[Records from a collection]
*** Begin section ***

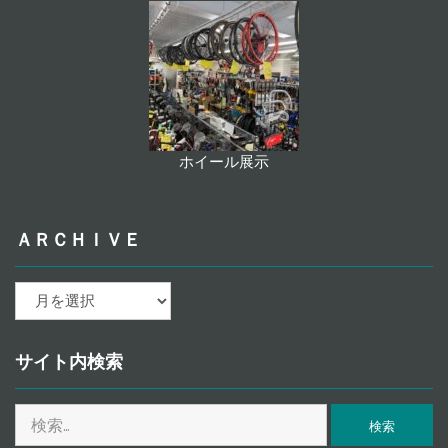
ホイール展示
ＡＲＣＨＩＶＥ
ａ
ｒ
ｃ
ｈ
サイト内検索
ｉ
ｖ
検
ｅ
索:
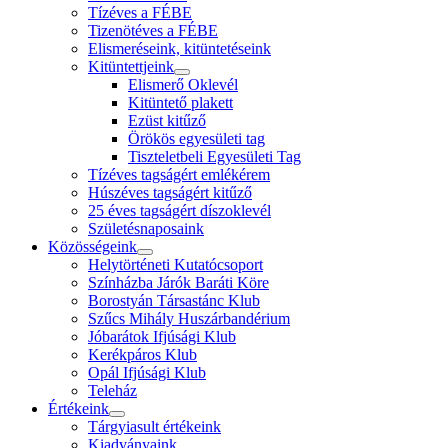
Tízéves a FÉBE
Tizenötéves a FÉBE
Elismeréseink, kitüntetéseink
Kitüntettjeink
Elismerő Oklevél
Kitüntető plakett
Ezüst kitűző
Örökös egyesületi tag
Tiszteletbeli Egyesületi Tag
Tízéves tagságért emlékérem
Húszéves tagságért kitűző
25 éves tagságért díszoklevél
Születésnaposaink
Közösségeink
Helytörténeti Kutatócsoport
Színházba Járók Baráti Köre
Borostyán Társastánc Klub
Szűcs Mihály Huszárbandérium
Jóbarátok Ifjúsági Klub
Kerékpáros Klub
Opál Ifjúsági Klub
Teleház
Értékeink
Tárgyiasult értékeink
Kiadványaink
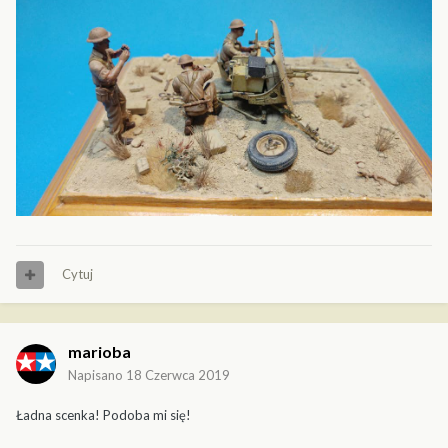
Cytuj
marioba
Napisano
18 Czerwca 2019
Ładna scenka! Podoba mi się!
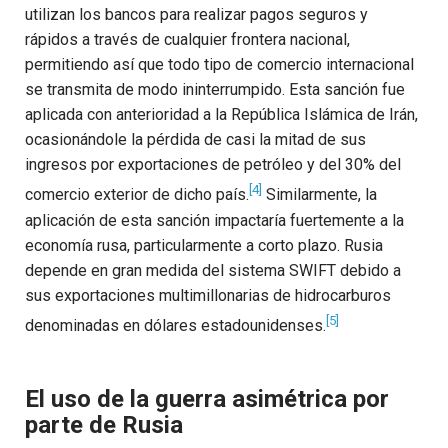
utilizan los bancos para realizar pagos seguros y
rápidos a través de cualquier frontera nacional,
permitiendo así que todo tipo de comercio internacional
se transmita de modo ininterrumpido. Esta sanción fue
aplicada con anterioridad a la República Islámica de Irán,
ocasionándole la pérdida de casi la mitad de sus
ingresos por exportaciones de petróleo y del 30% del
[4]
comercio exterior de dicho país.
Similarmente, la
aplicación de esta sanción impactaría fuertemente a la
economía rusa, particularmente a corto plazo. Rusia
depende en gran medida del sistema SWIFT debido a
sus exportaciones multimillonarias de hidrocarburos
[5]
denominadas en dólares estadounidenses.
El uso de la guerra asimétrica por
parte de Rusia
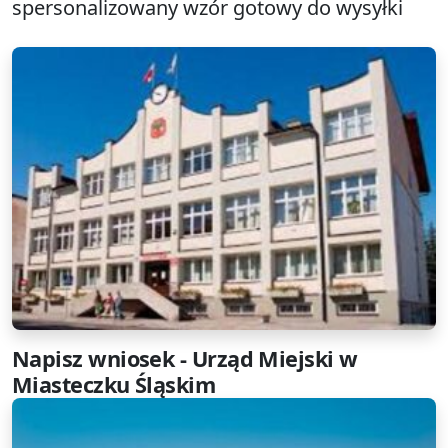
spersonalizowany wzór gotowy do wysyłki
Napisz wniosek - Urząd Miejski w
Miasteczku Śląskim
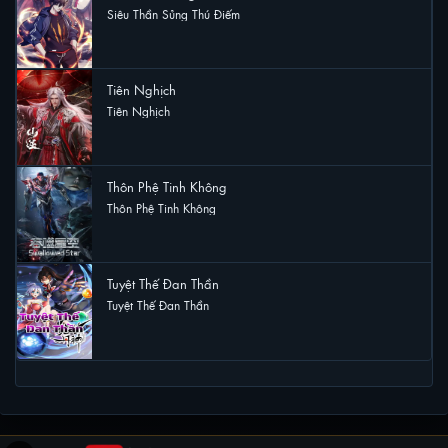
Siêu Thần Sủng Thú Điếm
6 lượt xem
Tiên Nghịch
Tiên Nghịch
4 lượt xem
Thôn Phệ Tinh Không
Thôn Phệ Tinh Không
4 lượt xem
Tuyệt Thế Đan Thần
Tuyệt Thế Đan Thần
3 lượt xem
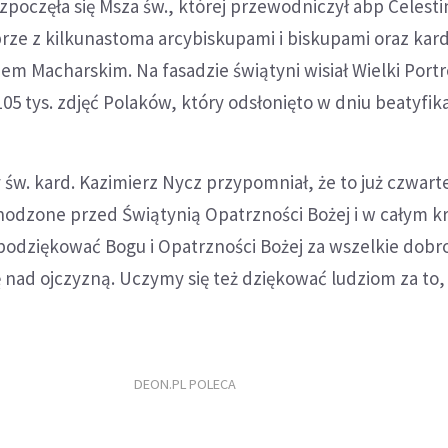
poczęła się Msza św., której przewodniczył abp Celesti
rze z kilkunastoma arcybiskupami i biskupami oraz kard
em Macharskim. Na fasadzie świątyni wisiał Wielki Portr
105 tys. zdjęć Polaków, który odsłonięto w dniu beatyfika
św. kard. Kazimierz Nycz przypomniał, że to już czwart
odzone przed Świątynią Opatrzności Bożej i w całym kra
podziękować Bogu i Opatrzności Bożej za wszelkie dobr
 nad ojczyzną. Uczymy się też dziękować ludziom za to, 
DEON.PL POLECA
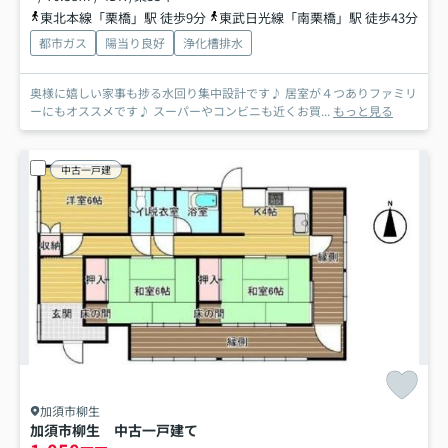
東北本線「栗橋」駅 徒歩9分
東武日光線「南栗橋」駅 徒歩43分
都市ガス
陽当り良好
浄化槽排水
奥様に嬉しい家事も捗る水回り集中設計です♪ 居室が４つありファミリ
ーにもオススメです♪ スーパーやコンビニも近くお買...
もっと見る
中古一戸建
加須市柳生
加須市柳生 中古一戸建て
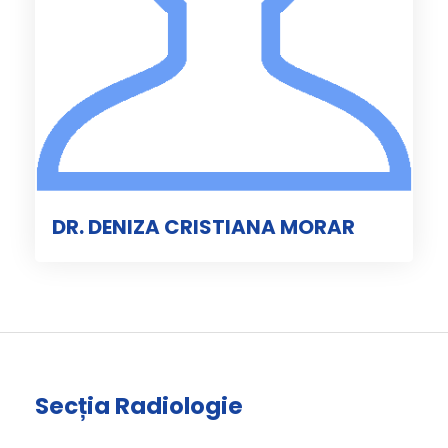
DR. DENIZA CRISTIANA MORAR
Secția Radiologie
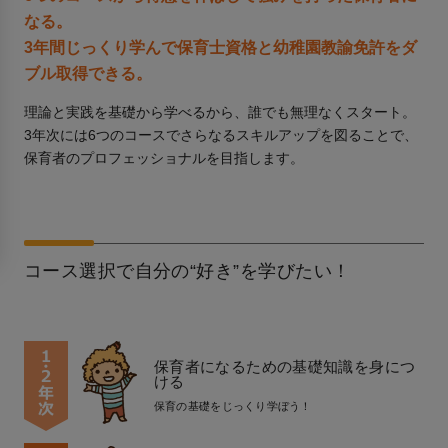
なる。
3年間じっくり学んで保育士資格と幼稚園教諭免許をダ
ブル取得できる。
理論と実践を基礎から学べるから、誰でも無理なくスタート。
3年次には6つのコースでさらなるスキルアップを図ることで、
保育者のプロフェッショナルを目指します。
コース選択で自分の“好き”を学びたい！
保育者になるための基礎知識を身につ
ける
保育の基礎をじっくり学ぼう！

*** End section ***

:: Task item ::
Collect every line from the records above that contains the word "tagságért".

:: Exercise solution ::
Tízéves tagságért emlékérem
Húszéves tagságért kitűző
25 éves tagságért díszoklevél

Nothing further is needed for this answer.